CLEVELAND -- Ten years have passed since former shortstop Omar Vizquel wore the red, white and blue uniform of the Cleveland Indians, but even today, Cleveland is still a special place for the newest member of the franchise's Hall of Fame.
In fact, when talking about his induction into the Cleveland Indians Hall of Fame, Vizquel said there was "no doubt about it" that playing for the Tribe was the highlight of his baseball career, which spanned 24 years in the Major Leagues.
"It was really cool," Vizquel said. "Very few times will you see people give standing ovations for players making a defensive play. When we were making some of those double plays, people got really excited. They'd stand up and clap.
"It's a great satisfaction when you could see the people enjoying the performance that you could give them on the field. I think it's one of the greatest feelings that you can get. It's easy to clap and cheer when somebody hits a home run, but very few times you see it when people do it defensively."
If Vizquel ever forgot how beloved he was by Indians fans, he received a reminder at a toll booth along the Turnpike on his way from Detroit to Cleveland on Thursday.
"I'm amazed sometimes how people still think about those days and how people still recognize you no matter where you're at," Vizquel said. "I was driving from Detroit to Cleveland, and I stopped in Sandusky to get something to drink. At the little place where you take your ticket, this lady went crazy.
"I stopped there and got my ticket and she recognized me, 'Oh, my God. I can't believe it's Omar. Please get out of the car and take a picture?' It was something that I couldn't believe.
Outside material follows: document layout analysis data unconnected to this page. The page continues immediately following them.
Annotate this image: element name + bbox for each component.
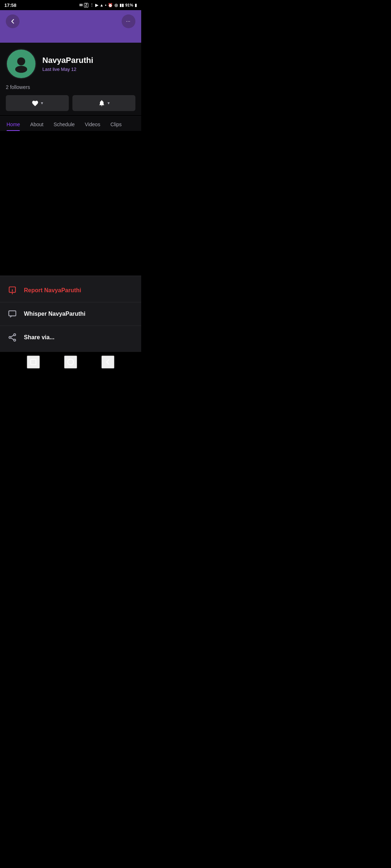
svg-line-10 (11, 335, 14, 337)
tab-clips[interactable]: Clips (105, 116, 127, 131)
last-live-date: May 12 (61, 67, 76, 72)
battery-charging-icon: ▲ (100, 3, 104, 7)
report-label: Report NavyaParuthi (24, 287, 81, 294)
whisper-menu-item[interactable]: Whisper NavyaParuthi (0, 302, 141, 326)
notify-chevron: ▾ (108, 101, 110, 106)
battery-icon: ▮ (135, 3, 137, 8)
tab-home[interactable]: Home (1, 116, 25, 131)
more-options-button[interactable]: ••• (122, 14, 135, 28)
followers-count: 2 followers (6, 84, 135, 90)
follow-chevron: ▾ (41, 101, 43, 106)
svg-point-9 (14, 339, 16, 341)
tab-about[interactable]: About (25, 116, 49, 131)
back-icon (9, 18, 16, 25)
avatar-image (11, 54, 31, 74)
status-bar: 17:58 ✉ Z ⋮ ▶ ▲ • ⏰ ◎ ▮▮ 91% ▮ (0, 0, 141, 10)
last-live: Last live May 12 (42, 67, 93, 72)
report-menu-item[interactable]: Report NavyaParuthi (0, 279, 141, 302)
svg-line-11 (11, 338, 14, 340)
report-icon (7, 285, 17, 295)
svg-rect-12 (30, 359, 36, 365)
action-buttons: ▾ ▾ (6, 95, 135, 111)
main-content (0, 131, 141, 276)
username: NavyaParuthi (42, 56, 93, 65)
alarm-icon: ⏰ (108, 3, 113, 8)
avatar (6, 48, 37, 79)
heart-icon (31, 100, 39, 106)
tabs-section: Home About Schedule Videos Clips (0, 116, 141, 131)
more-dots-icon: ••• (126, 20, 131, 22)
svg-point-0 (17, 58, 25, 65)
svg-point-8 (9, 336, 11, 338)
zee-icon: Z (84, 3, 88, 8)
grid-icon: ⋮ (90, 3, 94, 8)
last-live-label: Last live (42, 67, 60, 72)
share-icon (7, 332, 17, 342)
svg-point-13 (68, 359, 74, 365)
signal-icon: ▮▮ (119, 3, 124, 8)
youtube-icon: ▶ (95, 3, 98, 8)
tab-videos[interactable]: Videos (80, 116, 105, 131)
follow-button[interactable]: ▾ (6, 95, 69, 111)
dot-icon: • (105, 3, 106, 7)
battery-percent: 91% (125, 3, 133, 7)
profile-row: NavyaParuthi Last live May 12 (6, 48, 135, 79)
system-nav (0, 352, 141, 372)
bottom-menu: Report NavyaParuthi Whisper NavyaParuthi… (0, 276, 141, 352)
back-button[interactable] (6, 14, 20, 28)
profile-info: NavyaParuthi Last live May 12 (42, 56, 93, 72)
nav-square-button[interactable] (27, 356, 40, 369)
header-banner: ••• (0, 10, 141, 43)
notify-button[interactable]: ▾ (72, 95, 135, 111)
status-time: 17:58 (4, 3, 16, 8)
tabs-row: Home About Schedule Videos Clips (0, 116, 141, 131)
nav-back-button[interactable] (101, 356, 114, 369)
tab-schedule[interactable]: Schedule (49, 116, 80, 131)
share-menu-item[interactable]: Share via... (0, 326, 141, 349)
whisper-icon (7, 309, 17, 319)
message-icon: ✉ (79, 3, 83, 8)
svg-point-1 (15, 66, 27, 73)
triangle-nav-icon (104, 358, 112, 366)
nav-circle-button[interactable] (64, 356, 77, 369)
square-nav-icon (29, 358, 37, 366)
share-label: Share via... (24, 334, 55, 341)
bell-icon (98, 99, 105, 107)
chat-icon (8, 309, 17, 319)
profile-section: NavyaParuthi Last live May 12 2 follower… (0, 43, 141, 115)
svg-point-7 (14, 334, 16, 336)
status-icons: ✉ Z ⋮ ▶ ▲ • ⏰ ◎ ▮▮ 91% ▮ (79, 3, 137, 8)
svg-rect-6 (9, 311, 16, 316)
circle-nav-icon (67, 358, 75, 366)
wifi-icon: ◎ (114, 3, 118, 8)
whisper-label: Whisper NavyaParuthi (24, 311, 85, 317)
share-arrow-icon (8, 333, 17, 342)
report-flag-icon (8, 286, 17, 295)
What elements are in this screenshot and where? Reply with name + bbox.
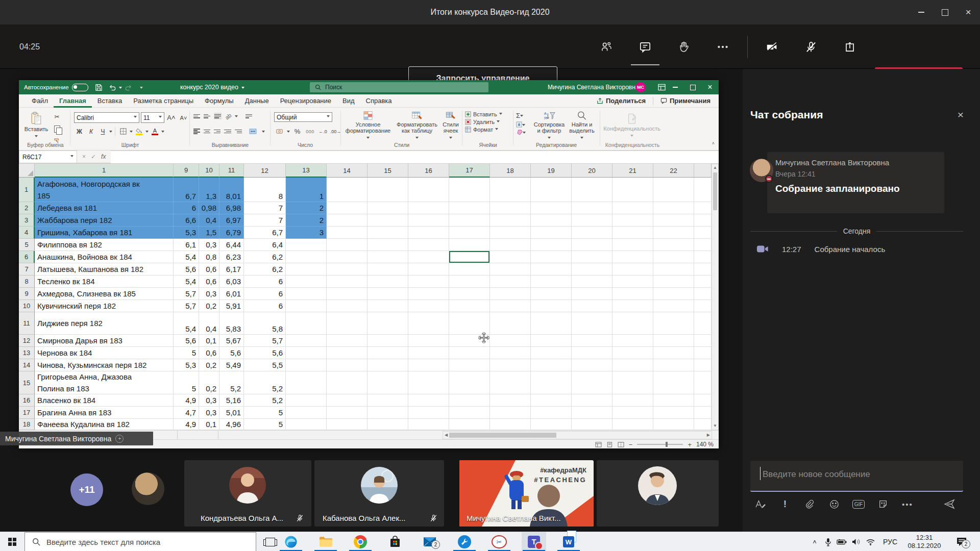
- cell-r16-c21[interactable]: [612, 394, 653, 407]
- cell-r13-c14[interactable]: [327, 347, 368, 359]
- cell-r13-c22[interactable]: [653, 347, 694, 359]
- cell-r16-c11[interactable]: 5,16: [219, 394, 244, 407]
- cell-r12-c1[interactable]: Смирнова Дарья вя 183: [35, 335, 174, 347]
- cell-r4-c12[interactable]: 6,7: [244, 227, 286, 239]
- align-middle-button[interactable]: [204, 113, 210, 119]
- cell-r3-c14[interactable]: [327, 214, 368, 227]
- borders-button[interactable]: [118, 127, 129, 136]
- cell-r13-c19[interactable]: [531, 347, 572, 359]
- comments-button[interactable]: Примечания: [656, 95, 715, 107]
- cell-r14-c20[interactable]: [572, 359, 612, 371]
- cell-r17-c21[interactable]: [612, 407, 653, 419]
- cell-r9-c1[interactable]: Ахмедова, Слизнева вк 185: [35, 288, 174, 300]
- cell-r13-c10[interactable]: 0,6: [199, 347, 219, 359]
- cell-r5-c22[interactable]: [653, 239, 694, 251]
- cell-r15-c19[interactable]: [531, 371, 572, 394]
- chat-message[interactable]: Мичугина Светлана Викторовна Вчера 12:41…: [767, 152, 944, 213]
- cell-r8-c10[interactable]: 0,6: [199, 276, 219, 288]
- cell-r8-c9[interactable]: 5,4: [174, 276, 199, 288]
- chat-close-button[interactable]: ×: [958, 109, 964, 121]
- cell-r8-c22[interactable]: [653, 276, 694, 288]
- cell-r16-c16[interactable]: [408, 394, 449, 407]
- cell-r1-c16[interactable]: [408, 178, 449, 202]
- cell-r6-c22[interactable]: [653, 251, 694, 263]
- emoji-button[interactable]: [825, 496, 843, 512]
- column-header-14[interactable]: 14: [327, 164, 368, 178]
- font-color-dropdown[interactable]: [161, 131, 164, 134]
- wrap-text-button[interactable]: [246, 113, 252, 119]
- cell-r1-c12[interactable]: 8: [244, 178, 286, 202]
- cell-r10-c12[interactable]: 6: [244, 300, 286, 312]
- cell-r4-c20[interactable]: [572, 227, 612, 239]
- tray-network[interactable]: [863, 532, 877, 551]
- cell-r16-c12[interactable]: 5,2: [244, 394, 286, 407]
- cell-r18-c11[interactable]: 4,96: [219, 419, 244, 430]
- cell-r17-c22[interactable]: [653, 407, 694, 419]
- cell-r3-c20[interactable]: [572, 214, 612, 227]
- find-select-button[interactable]: Найти и выделить: [567, 111, 597, 140]
- column-header-19[interactable]: 19: [531, 164, 572, 178]
- cell-r1-c11[interactable]: 8,01: [219, 178, 244, 202]
- cell-r10-c19[interactable]: [531, 300, 572, 312]
- cell-r5-c12[interactable]: 6,4: [244, 239, 286, 251]
- insert-cells-button[interactable]: Вставить: [465, 111, 502, 117]
- cell-r18-c13[interactable]: [286, 419, 327, 430]
- cell-r10-c13[interactable]: [286, 300, 327, 312]
- importance-button[interactable]: !: [776, 496, 794, 512]
- cell-r5-c13[interactable]: [286, 239, 327, 251]
- cell-r9-c11[interactable]: 6,01: [219, 288, 244, 300]
- excel-tab-рецензирование[interactable]: Рецензирование: [275, 94, 337, 108]
- paste-button[interactable]: Вставить: [23, 111, 50, 139]
- cell-r10-c1[interactable]: Кувичинский перя 182: [35, 300, 174, 312]
- cell-r1-c15[interactable]: [368, 178, 408, 202]
- vertical-scrollbar[interactable]: ▲ ▼: [712, 164, 719, 430]
- fill-color-dropdown[interactable]: [145, 131, 149, 134]
- taskbar-edge[interactable]: [279, 532, 303, 551]
- row-header-4[interactable]: 4: [19, 227, 35, 239]
- cell-r2-c1[interactable]: Лебедева вя 181: [35, 202, 174, 214]
- name-box[interactable]: R6C17: [19, 151, 77, 163]
- cell-r11-c18[interactable]: [490, 312, 531, 335]
- cell-r2-c15[interactable]: [368, 202, 408, 214]
- underline-dropdown[interactable]: [109, 131, 112, 134]
- camera-off-button[interactable]: [758, 33, 787, 61]
- cell-r6-c12[interactable]: 6,2: [244, 251, 286, 263]
- cell-r15-c13[interactable]: [286, 371, 327, 394]
- cell-r1-c10[interactable]: 1,3: [199, 178, 219, 202]
- cell-r14-c10[interactable]: 0,2: [199, 359, 219, 371]
- cell-r17-c17[interactable]: [449, 407, 490, 419]
- cell-r6-c15[interactable]: [368, 251, 408, 263]
- cell-r3-c11[interactable]: 6,97: [219, 214, 244, 227]
- cell-r18-c15[interactable]: [368, 419, 408, 430]
- column-header-1[interactable]: 1: [35, 164, 174, 178]
- cell-r7-c17[interactable]: [449, 263, 490, 276]
- cell-styles-button[interactable]: Стили ячеек: [442, 111, 460, 140]
- cell-r3-c18[interactable]: [490, 214, 531, 227]
- cell-r16-c20[interactable]: [572, 394, 612, 407]
- cell-r8-c17[interactable]: [449, 276, 490, 288]
- cell-r4-c14[interactable]: [327, 227, 368, 239]
- increase-font-button[interactable]: A˄: [166, 113, 177, 122]
- cell-r9-c15[interactable]: [368, 288, 408, 300]
- cell-r6-c19[interactable]: [531, 251, 572, 263]
- increase-decimal-button[interactable]: ←.0: [317, 127, 328, 136]
- cell-r15-c14[interactable]: [327, 371, 368, 394]
- cell-r7-c20[interactable]: [572, 263, 612, 276]
- cell-r18-c18[interactable]: [490, 419, 531, 430]
- undo-dropdown[interactable]: [119, 87, 122, 90]
- borders-dropdown[interactable]: [130, 131, 133, 134]
- cell-r6-c21[interactable]: [612, 251, 653, 263]
- cell-r4-c16[interactable]: [408, 227, 449, 239]
- format-as-table-button[interactable]: Форматировать как таблицу: [394, 111, 440, 140]
- cell-r7-c16[interactable]: [408, 263, 449, 276]
- column-header-18[interactable]: 18: [490, 164, 531, 178]
- column-header-16[interactable]: 16: [408, 164, 449, 178]
- cell-r16-c13[interactable]: [286, 394, 327, 407]
- cell-r11-c12[interactable]: 5,8: [244, 312, 286, 335]
- cell-r6-c20[interactable]: [572, 251, 612, 263]
- video-tile-kondratyeva[interactable]: Кондратьева Ольга А...: [184, 460, 311, 527]
- cell-r7-c10[interactable]: 0,6: [199, 263, 219, 276]
- column-header-9[interactable]: 9: [174, 164, 199, 178]
- cell-r5-c15[interactable]: [368, 239, 408, 251]
- font-size-select[interactable]: 11: [141, 112, 164, 123]
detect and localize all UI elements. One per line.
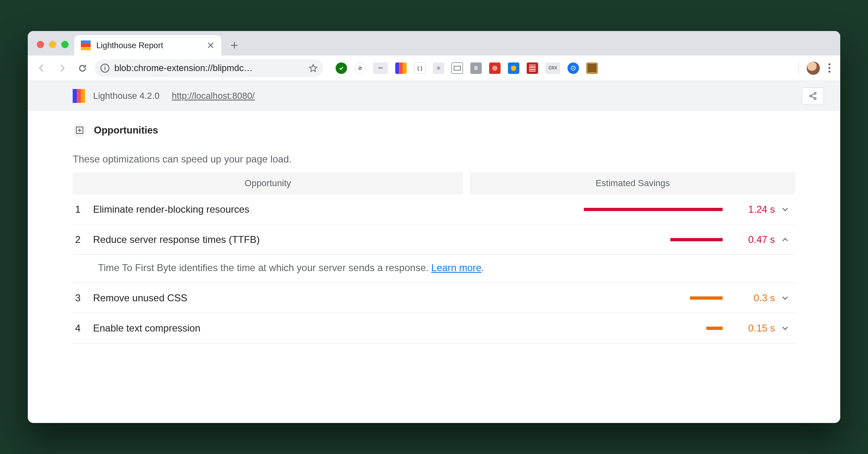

The whole World Series thing, and the whole Cleveland era was in the 1990s, and we had some great teams. Here we are, in 2014, and people still remember the name, remember the face. It's really a blessing to come to Cleveland and just share time with buddies and talk about the years from the '90s."
During Vizquel's time with the Indians, he was a part of a team that won the American League Central Division six times, made seven trips to the postseason, twice won the AL Pennant, and came within an out of winning the 1997 World Series.
Vizquel said he thinks about the runs to the 1995 and 1997 World Series "every time that I walk into Cleveland," but does not look at what could have been. Rather, he chooses to remember the closeness of the teams that came within a handful of games of two championships.
"You always have it in the back of your heart and in the back of your mind because those really were the best times for me as a player, being in the World Series and being on those great teams," Vizquel said. "When you get out of a team and you get back, you say, 'Wow. I can't believe that I played with that guy, and this guy, and the other guy.' It was just a great group of people that you could get together. You don't see that very often.
"When you've got winning teams like that, and they stick together for a while, it's very hard to keep them together, especially with the business way they handle the Major Leagues. I just saw Charles Nagy this afternoon, and it looked like I just played with him last week. Every time I see Kenny or Carlos or Sandy (Alomar Jr.), it's just a great feeling to see those guys.
"My game, I think, got better. I started believing in myself a lot more. Being around Albert Belle, Kenny Lofton, Baerga, Eddie Murray, Dennis Martinez, Orel Hershiser, all these great players, it just gives you relief and great confidence about yourself. These are guys that belong in any Hall of Fame, and it was just great to be around them."